[Source data]

===============

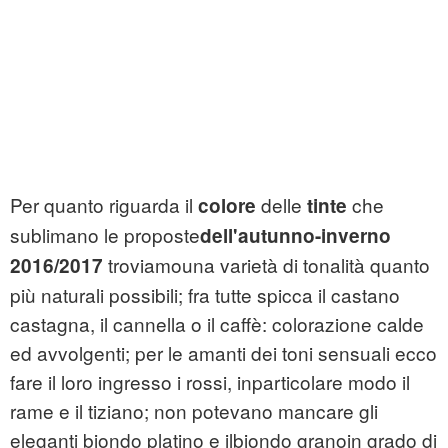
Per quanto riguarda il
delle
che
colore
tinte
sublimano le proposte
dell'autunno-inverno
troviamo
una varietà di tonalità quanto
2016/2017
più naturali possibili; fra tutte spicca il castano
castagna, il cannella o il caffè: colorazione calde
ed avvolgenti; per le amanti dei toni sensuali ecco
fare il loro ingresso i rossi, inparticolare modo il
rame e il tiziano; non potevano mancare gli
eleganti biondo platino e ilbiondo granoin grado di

===============

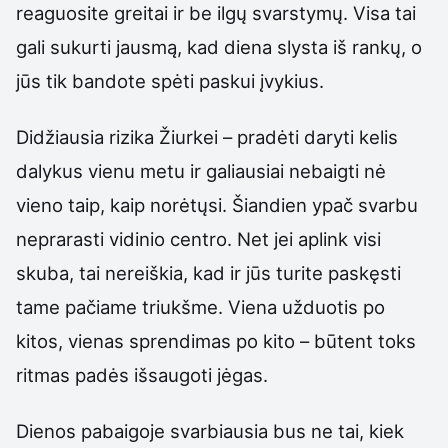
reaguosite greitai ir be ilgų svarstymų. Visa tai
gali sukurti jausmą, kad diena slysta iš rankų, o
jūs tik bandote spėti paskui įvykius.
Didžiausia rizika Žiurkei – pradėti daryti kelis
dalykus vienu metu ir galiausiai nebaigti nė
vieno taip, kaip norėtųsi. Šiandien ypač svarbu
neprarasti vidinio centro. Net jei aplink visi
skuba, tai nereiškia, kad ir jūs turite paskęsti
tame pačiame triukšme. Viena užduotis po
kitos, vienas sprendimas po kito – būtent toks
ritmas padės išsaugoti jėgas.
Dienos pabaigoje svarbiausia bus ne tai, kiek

===============

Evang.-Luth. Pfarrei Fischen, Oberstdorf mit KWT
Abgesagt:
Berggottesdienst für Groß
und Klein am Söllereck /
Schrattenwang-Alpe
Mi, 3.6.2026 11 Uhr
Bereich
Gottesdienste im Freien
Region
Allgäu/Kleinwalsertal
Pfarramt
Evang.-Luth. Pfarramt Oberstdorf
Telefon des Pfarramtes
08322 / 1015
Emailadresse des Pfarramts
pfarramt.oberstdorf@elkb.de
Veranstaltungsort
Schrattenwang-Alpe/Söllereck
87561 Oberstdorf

===============

* _WHAT TO DO_:
After locating the line with "Schrattenwang-Alpe/Söllereck" above, return that line and every later line through the one with "87561 Oberstdorf", word for word and with nothing else.

* _EXERCISE SOLUTION_:
Schrattenwang-Alpe/Söllereck
87561 Oberstdorf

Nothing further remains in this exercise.